Only the lines from the one containing "холодные серии, металлический" through the last line of the material should be returned, each exactly as it stands.

___

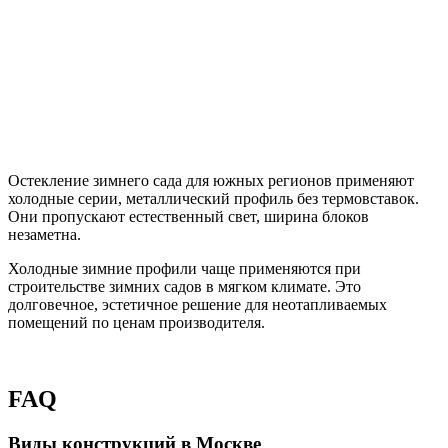
Остекление зимнего сада для южных регионов применяют
холодные серии, металлический профиль без термовставок.
Они пропускают естественный свет, ширина блоков
незаметна.
Холодные зимние профили чаще применяются при
строительстве зимних садов в мягком климате. Это
долговечное, эстетичное решение для неотапливаемых
помещений по ценам производителя.
FAQ
Виды конструкций в Москве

___

Task result:
холодные серии, металлический профиль без термовставок.
Они пропускают естественный свет, ширина блоков
незаметна.
Холодные зимние профили чаще применяются при
строительстве зимних садов в мягком климате. Это
долговечное, эстетичное решение для неотапливаемых
помещений по ценам производителя.
FAQ
Виды конструкций в Москве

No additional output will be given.